Yesterday I bought new panties at American Eagle because I needed new panties and I really like almost all of AE’s panties. I THOUGHT I was buying two pairs of the panties shown first in the displayed photo but ended up with two pairs in a completely different cut.

They were three for twenty dollars and I did get one other pair which will be fine but still two are wasted and don’t even fit well enough to rotate as period panties and they are mediums. LAME. I’m currently wearing the other pair of the ones shown on top of my favorite pair and the crotch is way narrower as well and they were half way up my ass crack before I got them half way over my butt cheeks, there was major readjusting and they are almost too big in the front but hardly cover the cheeks? I have peek-a-boo plumbers crack.

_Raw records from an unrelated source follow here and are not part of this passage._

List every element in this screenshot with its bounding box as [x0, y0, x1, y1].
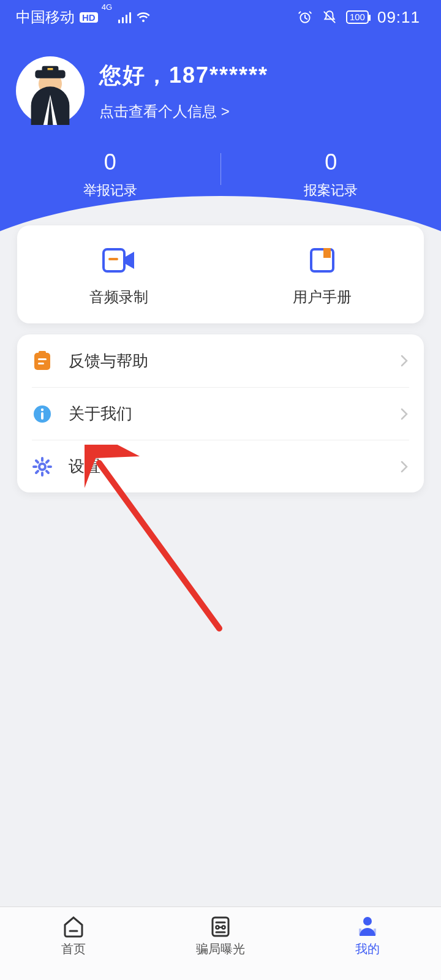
svg-point-37 — [363, 917, 372, 925]
menu-label: 反馈与帮助 — [69, 350, 399, 372]
carrier-label: 中国移动 — [16, 7, 75, 27]
clock: 09:11 — [377, 8, 420, 27]
clipboard-icon — [32, 350, 53, 371]
profile-subtitle: 点击查看个人信息 > — [99, 102, 268, 121]
profile-header[interactable]: 您好，187****** 点击查看个人信息 > — [16, 56, 268, 125]
menu-label: 关于我们 — [69, 403, 399, 424]
news-icon — [208, 914, 233, 938]
svg-point-30 — [216, 926, 219, 929]
nav-label: 骗局曝光 — [196, 941, 245, 957]
svg-point-17 — [39, 464, 45, 470]
bottom-nav: 首页 骗局曝光 我的 — [0, 907, 441, 980]
chevron-right-icon — [399, 459, 409, 474]
nav-exposure[interactable]: 骗局曝光 — [147, 907, 294, 964]
tool-audio-record[interactable]: 音频录制 — [17, 225, 221, 323]
greeting-text: 您好，187****** — [99, 61, 268, 91]
menu-settings[interactable]: 设置 — [32, 440, 409, 492]
svg-rect-16 — [41, 412, 43, 420]
nav-label: 我的 — [355, 941, 380, 957]
svg-rect-7 — [108, 258, 118, 260]
avatar — [16, 56, 85, 125]
video-record-icon — [100, 242, 137, 279]
gear-icon — [32, 456, 53, 477]
network-type: 4G — [102, 2, 112, 12]
chevron-right-icon — [399, 353, 409, 368]
stat-value: 0 — [0, 149, 221, 175]
home-icon — [61, 914, 86, 938]
svg-line-25 — [47, 461, 48, 462]
hd-badge: HD — [80, 12, 98, 23]
stat-case[interactable]: 0 报案记录 — [221, 149, 442, 200]
svg-point-31 — [222, 926, 225, 929]
wifi-icon — [136, 10, 151, 24]
tool-user-manual[interactable]: 用户手册 — [221, 225, 424, 323]
alarm-icon — [297, 9, 313, 25]
svg-line-22 — [36, 461, 38, 462]
svg-rect-10 — [34, 353, 50, 370]
book-icon — [304, 242, 341, 279]
mute-bell-icon — [322, 9, 337, 25]
stats-row: 0 举报记录 0 报案记录 — [0, 149, 441, 200]
nav-label: 首页 — [61, 941, 86, 957]
menu-label: 设置 — [69, 456, 399, 477]
svg-rect-5 — [48, 68, 53, 70]
svg-rect-11 — [39, 351, 46, 355]
tools-card: 音频录制 用户手册 — [17, 225, 424, 323]
tool-label: 音频录制 — [89, 287, 148, 307]
menu-about[interactable]: 关于我们 — [32, 387, 409, 440]
stat-label: 举报记录 — [0, 181, 221, 200]
stat-label: 报案记录 — [221, 181, 442, 200]
menu-card: 反馈与帮助 关于我们 设置 — [17, 334, 424, 492]
tool-label: 用户手册 — [293, 287, 352, 307]
svg-line-24 — [36, 471, 38, 473]
menu-feedback[interactable]: 反馈与帮助 — [32, 334, 409, 387]
person-icon — [355, 914, 380, 938]
svg-rect-13 — [38, 363, 44, 364]
chevron-right-icon — [399, 407, 409, 421]
battery-indicator: 100 — [346, 10, 369, 24]
nav-home[interactable]: 首页 — [0, 907, 147, 964]
svg-rect-12 — [38, 358, 47, 360]
status-bar: 中国移动 HD 4G 100 09:11 — [0, 0, 441, 34]
signal-icon — [118, 11, 131, 23]
stat-value: 0 — [221, 149, 442, 175]
svg-point-15 — [41, 408, 43, 410]
nav-mine[interactable]: 我的 — [294, 907, 441, 964]
stat-report[interactable]: 0 举报记录 — [0, 149, 221, 200]
svg-line-23 — [47, 471, 48, 473]
info-icon — [32, 404, 53, 424]
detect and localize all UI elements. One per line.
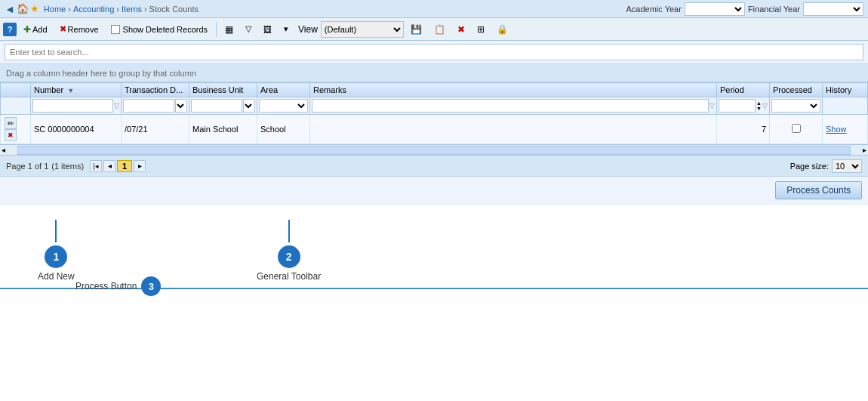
process-callout-label-group: Process Button 3: [75, 276, 161, 296]
row-edit-icon: ✏: [8, 119, 14, 128]
filter-buunit-input[interactable]: [191, 99, 242, 113]
scroll-right-btn[interactable]: ▸: [861, 146, 868, 154]
checkbox-show-deleted[interactable]: [111, 25, 120, 34]
scroll-left-btn[interactable]: ◂: [0, 146, 7, 154]
row-period: 7: [717, 115, 770, 144]
lock-icon: 🔒: [497, 24, 508, 35]
group-header-text: Drag a column header here to group by th…: [6, 69, 196, 78]
page-size-group: Page size: 10: [790, 159, 862, 173]
image-button[interactable]: 🖼: [258, 21, 277, 38]
academic-year-label: Academic Year: [626, 5, 682, 14]
breadcrumb-accounting[interactable]: Accounting: [73, 5, 114, 14]
group-header: Drag a column header here to group by th…: [0, 64, 868, 82]
star-icon[interactable]: ★: [30, 3, 39, 14]
breadcrumb-items[interactable]: Items: [122, 5, 142, 14]
show-deleted-button[interactable]: Show Deleted Records: [106, 21, 214, 38]
filter-remarks-input[interactable]: [312, 99, 709, 113]
page-next-icon: ▸: [138, 162, 142, 170]
view-select[interactable]: (Default): [321, 21, 404, 38]
help-icon[interactable]: ?: [3, 23, 17, 36]
filter-period-down[interactable]: ▼: [756, 106, 762, 111]
process-counts-button[interactable]: Process Counts: [775, 181, 862, 199]
filter-buunit-select[interactable]: [243, 99, 255, 113]
breadcrumb: Home › Accounting › Items › Stock Counts: [44, 5, 626, 14]
filter-remarks-icon[interactable]: ▽: [709, 102, 715, 110]
grid-container: Number ▼ Transaction D... Business Unit …: [0, 82, 868, 144]
row-delete-button[interactable]: ✖: [5, 129, 17, 141]
items-info: (1 items): [51, 162, 84, 171]
row-history-show-link[interactable]: Show: [826, 125, 847, 134]
filter-area-select[interactable]: [259, 99, 308, 113]
callout-1-line: [55, 220, 57, 242]
filter-row: ▽: [1, 97, 868, 115]
search-input[interactable]: [5, 44, 863, 60]
filter-area[interactable]: [257, 97, 310, 115]
breadcrumb-current: Stock Counts: [149, 5, 199, 14]
col-header-number[interactable]: Number ▼: [31, 83, 122, 97]
home-icon[interactable]: 🏠: [17, 3, 29, 14]
page-prev-button[interactable]: ◂: [103, 160, 115, 172]
col-header-buunit[interactable]: Business Unit: [189, 83, 257, 97]
filter-button[interactable]: ▽: [240, 21, 257, 38]
academic-year-select[interactable]: [685, 2, 745, 16]
row-history[interactable]: Show: [823, 115, 868, 144]
grid-config-button[interactable]: ▦: [220, 21, 239, 38]
filter-number-input[interactable]: [32, 99, 113, 113]
horizontal-scrollbar[interactable]: ◂ ▸: [0, 144, 868, 155]
filter-history: [823, 97, 868, 115]
row-actions: ✏ ✖: [1, 115, 31, 144]
filter-icon: ▽: [245, 24, 251, 34]
col-header-period[interactable]: Period: [717, 83, 770, 97]
col-header-remarks[interactable]: Remarks: [310, 83, 717, 97]
dropdown-icon: ▾: [284, 24, 288, 34]
filter-number[interactable]: ▽: [31, 97, 122, 115]
columns-button[interactable]: ⊞: [472, 21, 490, 38]
remove-icon: ✖: [60, 24, 66, 34]
filter-actions: [1, 97, 31, 115]
filter-processed[interactable]: [770, 97, 823, 115]
lock-button[interactable]: 🔒: [491, 21, 513, 38]
callout-2: 2 General Toolbar: [257, 220, 321, 282]
dropdown-button[interactable]: ▾: [279, 21, 294, 38]
col-header-processed[interactable]: Processed: [770, 83, 823, 97]
filter-period[interactable]: ▲ ▼ ▽: [717, 97, 770, 115]
filter-period-input[interactable]: [719, 99, 756, 113]
copy-button[interactable]: 📋: [429, 21, 451, 38]
financial-year-select[interactable]: [803, 2, 863, 16]
add-button[interactable]: ✚ Add: [18, 21, 53, 38]
col-header-history[interactable]: History: [823, 83, 868, 97]
col-header-area[interactable]: Area: [257, 83, 310, 97]
row-processed-checkbox[interactable]: [792, 124, 801, 133]
filter-txdate[interactable]: [122, 97, 189, 115]
scroll-track[interactable]: [17, 146, 851, 155]
filter-period-up[interactable]: ▲: [756, 100, 762, 106]
row-processed[interactable]: [770, 115, 823, 144]
filter-buunit[interactable]: [189, 97, 257, 115]
process-callout-circle: 3: [141, 276, 161, 296]
column-header-row: Number ▼ Transaction D... Business Unit …: [1, 83, 868, 97]
filter-number-icon[interactable]: ▽: [114, 102, 119, 110]
filter-period-icon[interactable]: ▽: [762, 102, 768, 110]
filter-remarks[interactable]: ▽: [310, 97, 717, 115]
add-icon: ✚: [23, 24, 31, 35]
remove-button[interactable]: ✖ Remove: [54, 21, 104, 38]
breadcrumb-home[interactable]: Home: [44, 5, 66, 14]
page-first-button[interactable]: |◂: [90, 160, 102, 172]
row-edit-button[interactable]: ✏: [5, 117, 17, 129]
grid-config-icon: ▦: [225, 24, 233, 35]
callout-1: 1 Add New: [38, 220, 75, 282]
delete-toolbar-button[interactable]: ✖: [452, 21, 470, 38]
filter-txdate-input[interactable]: [123, 99, 174, 113]
page-info: Page 1 of 1: [6, 162, 48, 171]
nav-back-icon[interactable]: ◄: [5, 3, 15, 15]
breadcrumb-sep1: ›: [68, 5, 71, 14]
save-icon: 💾: [411, 24, 422, 35]
page-next-button[interactable]: ▸: [134, 160, 146, 172]
filter-txdate-select[interactable]: [175, 99, 187, 113]
filter-processed-select[interactable]: [771, 99, 820, 113]
save-button[interactable]: 💾: [405, 21, 427, 38]
col-header-txdate[interactable]: Transaction D...: [122, 83, 189, 97]
grid-body: ✏ ✖ SC 0000000004 /07/21 Main School Sch…: [1, 115, 868, 144]
page-size-select[interactable]: 10: [832, 159, 862, 173]
page-number[interactable]: 1: [117, 160, 132, 172]
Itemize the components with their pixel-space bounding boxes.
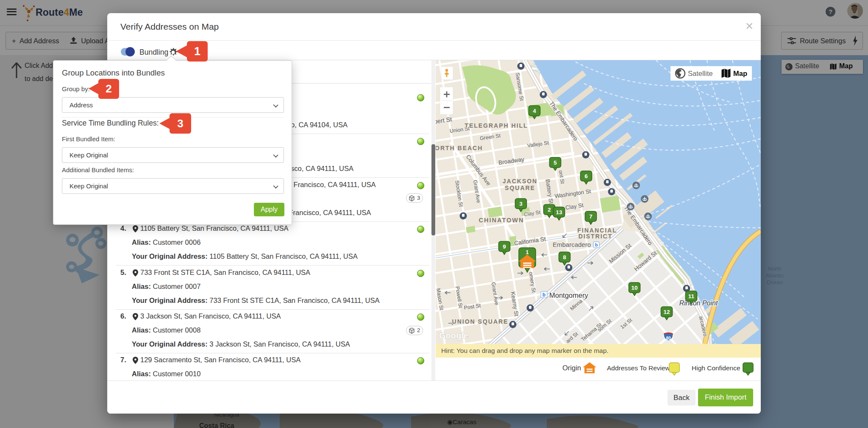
svg-text:DISTRICT: DISTRICT [579,233,613,240]
svg-text:1: 1 [526,249,529,255]
svg-text:Embarcadero: Embarcadero [553,241,591,248]
svg-text:9: 9 [503,243,506,250]
svg-text:12: 12 [663,309,670,315]
svg-text:13: 13 [556,209,562,215]
svg-text:2: 2 [548,207,551,213]
svg-text:5: 5 [554,159,557,166]
svg-text:CHINATOWN: CHINATOWN [479,217,524,224]
svg-text:3: 3 [519,201,523,207]
svg-text:11: 11 [688,293,695,299]
svg-text:Rincon Point: Rincon Point [679,299,718,307]
svg-text:Satellite: Satellite [688,70,713,77]
svg-text:TELEGRAPH HILL: TELEGRAPH HILL [465,122,528,129]
svg-text:80: 80 [666,336,671,341]
svg-text:UNION SQUARE: UNION SQUARE [452,318,509,325]
svg-text:b: b [542,292,545,298]
svg-text:8: 8 [563,254,566,260]
svg-text:Montgomery: Montgomery [549,291,588,299]
svg-text:SQUARE: SQUARE [505,185,535,191]
svg-text:ORTH BEACH: ORTH BEACH [436,145,483,151]
svg-text:4: 4 [533,108,536,114]
svg-text:Google: Google [439,331,468,340]
svg-text:6: 6 [584,173,588,179]
svg-text:Map: Map [733,70,747,77]
svg-text:10: 10 [631,285,637,291]
svg-text:JACKSON: JACKSON [503,178,537,185]
svg-text:7: 7 [589,213,593,220]
svg-text:b: b [595,242,598,247]
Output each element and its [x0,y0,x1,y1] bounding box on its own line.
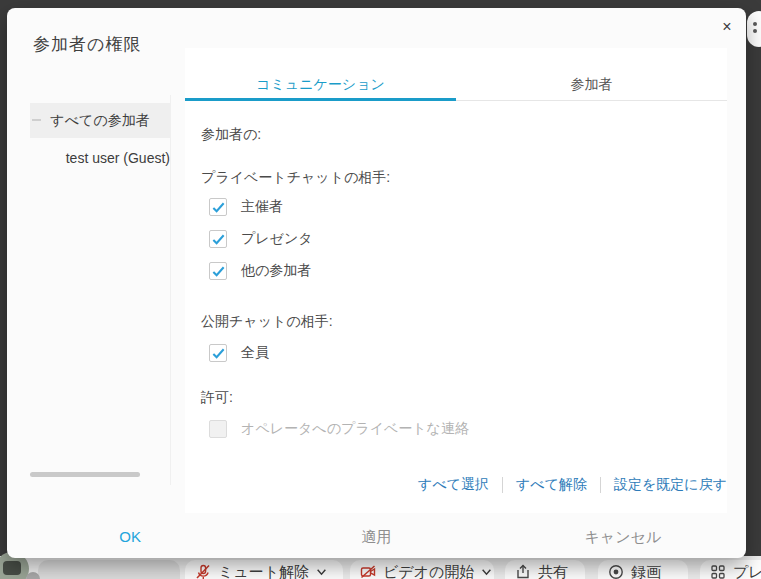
checkbox-checked-icon[interactable] [209,262,227,280]
close-icon[interactable]: × [716,16,738,38]
record-button[interactable]: 録画 [598,560,688,579]
layout-label: プレ [733,563,761,579]
avatar-badge [26,572,40,579]
unmute-button[interactable]: ミュート解除 [185,560,343,579]
cancel-button[interactable]: キャンセル [500,522,746,552]
share-icon [515,564,531,579]
checkbox-label: オペレータへのプライベートな連絡 [241,420,469,438]
checkbox-label: 主催者 [241,198,283,216]
avatar-figure [3,561,21,575]
allow-label: 許可: [201,389,233,407]
sidebar-item-label: すべての参加者 [50,112,149,130]
checkbox-label: プレゼンタ [241,230,313,248]
divider [502,477,503,493]
checkbox-unchecked-icon [209,420,227,438]
checkbox-row-other-participants[interactable]: 他の参加者 [209,262,311,280]
public-chat-label: 公開チャットの相手: [201,313,333,331]
checkbox-checked-icon[interactable] [209,198,227,216]
sidebar-horizontal-scrollbar[interactable] [30,472,140,477]
bulk-action-links: すべて選択 すべて解除 設定を既定に戻す [418,476,727,494]
dialog-footer: OK 適用 キャンセル [7,522,746,552]
checkbox-checked-icon[interactable] [209,344,227,362]
share-button[interactable]: 共有 [505,560,585,579]
tab-bar: コミュニケーション 参加者 [185,70,727,101]
record-icon [608,564,624,579]
camera-off-icon [360,564,376,579]
sidebar-item-label: test user (Guest) [66,150,170,166]
checkbox-label: 他の参加者 [241,262,311,280]
tab-participants[interactable]: 参加者 [456,70,727,101]
meeting-toolbar: ミュート解除 ビデオの開始 共有 [0,556,761,579]
tree-dash [32,119,41,121]
checkbox-checked-icon[interactable] [209,230,227,248]
mic-off-icon [195,564,211,579]
select-all-link[interactable]: すべて選択 [418,476,489,494]
checkbox-row-host[interactable]: 主催者 [209,198,283,216]
sidebar-item-test-user[interactable]: test user (Guest) [30,143,170,173]
private-chat-label: プライベートチャットの相手: [201,169,390,187]
participant-list: すべての参加者 test user (Guest) [30,95,171,485]
grid-icon [710,564,726,579]
checkbox-row-operator-contact: オペレータへのプライベートな連絡 [209,420,469,438]
start-video-button[interactable]: ビデオの開始 [350,560,494,579]
floating-panel-handle[interactable] [747,11,761,47]
apply-button[interactable]: 適用 [253,522,499,552]
chevron-down-icon[interactable] [316,564,327,579]
participant-privileges-dialog: 参加者の権限 × すべての参加者 test user (Guest) コミュニケ… [7,8,746,558]
dialog-title: 参加者の権限 [33,33,141,56]
start-video-label: ビデオの開始 [383,563,474,579]
toolbar-left-button[interactable] [38,560,180,579]
share-label: 共有 [538,563,568,579]
unmute-label: ミュート解除 [218,563,309,579]
chevron-down-icon[interactable] [481,564,492,579]
record-label: 録画 [631,563,661,579]
screen: ミュート解除 ビデオの開始 共有 [0,0,761,579]
tab-communication[interactable]: コミュニケーション [185,70,456,101]
sidebar-item-all-participants[interactable]: すべての参加者 [30,103,170,138]
checkbox-row-presenter[interactable]: プレゼンタ [209,230,313,248]
ok-button[interactable]: OK [7,522,253,552]
reset-defaults-link[interactable]: 設定を既定に戻す [614,476,727,494]
clear-all-link[interactable]: すべて解除 [516,476,587,494]
checkbox-label: 全員 [241,344,269,362]
drag-dots-icon [753,22,757,26]
privileges-content: コミュニケーション 参加者 参加者の: プライベートチャットの相手: 主催者 プ… [185,48,727,513]
layout-button[interactable]: プレ [700,560,761,579]
divider [600,477,601,493]
checkbox-row-everyone[interactable]: 全員 [209,344,269,362]
participant-of-label: 参加者の: [201,126,261,144]
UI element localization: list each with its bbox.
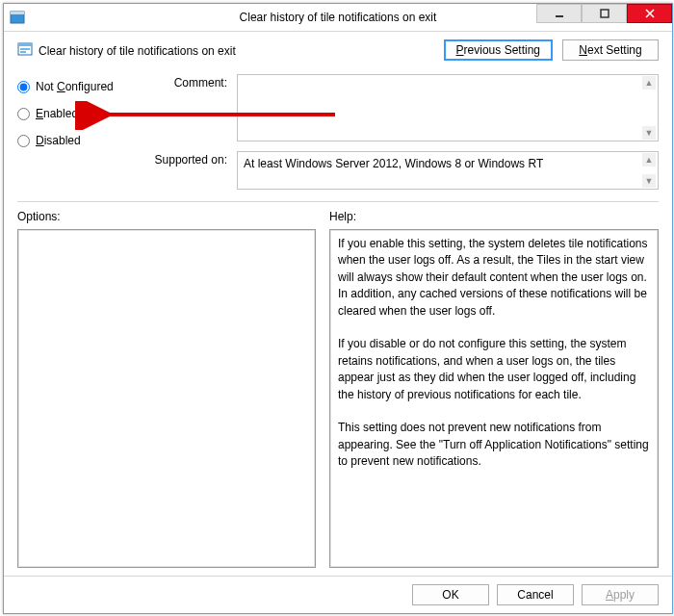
help-box[interactable]: If you enable this setting, the system d… [329,229,659,568]
state-and-fields: Not Configured Enabled Disabled Comment:… [17,74,659,190]
supported-scrollbar[interactable]: ▲ ▼ [641,153,657,188]
disabled-radio[interactable]: Disabled [17,134,143,147]
app-icon [10,10,25,25]
options-label: Options: [17,210,316,223]
cancel-button[interactable]: Cancel [497,584,574,605]
window-controls [536,4,672,31]
options-box[interactable] [17,229,316,568]
comment-scrollbar[interactable]: ▲ ▼ [641,76,657,140]
minimize-button[interactable] [536,4,582,23]
scroll-up-icon[interactable]: ▲ [642,76,656,90]
help-column: Help: If you enable this setting, the sy… [329,210,659,568]
options-help-split: Options: Help: If you enable this settin… [17,210,659,568]
svg-rect-7 [20,51,26,53]
scroll-down-icon[interactable]: ▼ [642,126,656,140]
disabled-label: Disabled [36,134,81,147]
supported-on-text: At least Windows Server 2012, Windows 8 … [244,157,543,170]
comment-field[interactable]: ▲ ▼ [237,74,659,141]
dialog-footer: OK Cancel Apply [4,576,672,613]
svg-rect-3 [601,10,609,17]
prev-next-buttons: Previous Setting Next Setting [444,39,659,61]
scroll-down-icon[interactable]: ▼ [642,174,656,188]
content-area: Clear history of tile notifications on e… [4,32,672,576]
svg-rect-5 [18,43,32,46]
apply-button[interactable]: Apply [582,584,659,605]
disabled-input[interactable] [17,135,30,147]
enabled-label: Enabled [36,107,78,120]
supported-on-field: At least Windows Server 2012, Windows 8 … [237,151,659,190]
supported-on-label: Supported on: [146,151,233,190]
enabled-radio[interactable]: Enabled [17,107,143,120]
svg-rect-1 [11,12,24,14]
comment-label: Comment: [146,74,233,141]
titlebar: Clear history of tile notifications on e… [4,4,672,32]
state-radio-group: Not Configured Enabled Disabled [17,74,143,190]
not-configured-input[interactable] [17,81,30,93]
policy-icon [17,41,33,60]
svg-rect-2 [556,15,563,17]
next-setting-button[interactable]: Next Setting [562,39,659,61]
policy-header: Clear history of tile notifications on e… [17,41,236,60]
header-row: Clear history of tile notifications on e… [17,41,659,61]
not-configured-label: Not Configured [36,80,114,93]
scroll-up-icon[interactable]: ▲ [642,153,656,167]
close-button[interactable] [627,4,672,23]
svg-rect-6 [20,48,30,50]
divider [17,201,659,202]
not-configured-radio[interactable]: Not Configured [17,80,143,93]
dialog-window: Clear history of tile notifications on e… [3,3,673,614]
help-text: If you enable this setting, the system d… [338,237,652,468]
enabled-input[interactable] [17,108,30,120]
maximize-button[interactable] [582,4,627,23]
options-column: Options: [17,210,316,568]
help-label: Help: [329,210,659,223]
previous-setting-button[interactable]: Previous Setting [444,39,553,61]
ok-button[interactable]: OK [412,584,489,605]
policy-title: Clear history of tile notifications on e… [39,44,236,58]
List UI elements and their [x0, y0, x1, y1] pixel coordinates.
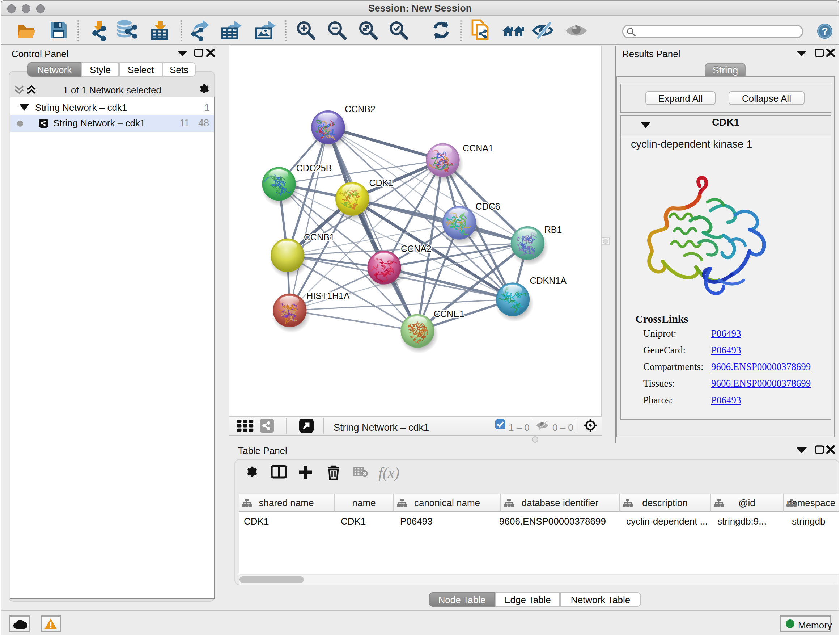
svg-text:CCNE1: CCNE1 [434, 309, 464, 319]
svg-text:CDC6: CDC6 [475, 201, 500, 211]
svg-text:?: ? [821, 25, 828, 37]
svg-text:CDK1: CDK1 [369, 178, 393, 188]
svg-text:CCNB2: CCNB2 [345, 104, 376, 114]
svg-text:CCNA2: CCNA2 [401, 244, 431, 254]
svg-text:CCNA1: CCNA1 [463, 143, 493, 153]
svg-text:CCNB1: CCNB1 [304, 232, 335, 242]
svg-text:CDC25B: CDC25B [296, 163, 332, 173]
svg-text:HIST1H1A: HIST1H1A [306, 291, 350, 301]
svg-text:RB1: RB1 [545, 225, 562, 234]
svg-text:CDKN1A: CDKN1A [530, 276, 567, 286]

I EXPECTED sympathy from my husband because I wasted money and I was mad, so I showed him both pairs and said something to the effect of: ‘well come on, had I have sent you out and said please get me three pairs of my favorite underwear from AE you’d have gotten the wrong ones’ with both pairs displayed balanced on one knee and he launched into a pantie shape speech and discussed the line down the front of the new ones [GREAT that also means instatoe, although Adam has no problem with instatoe, I DO] he also asked me to turn them over so he could compare butt coverage area circumference and structure and said he would have never confused the two.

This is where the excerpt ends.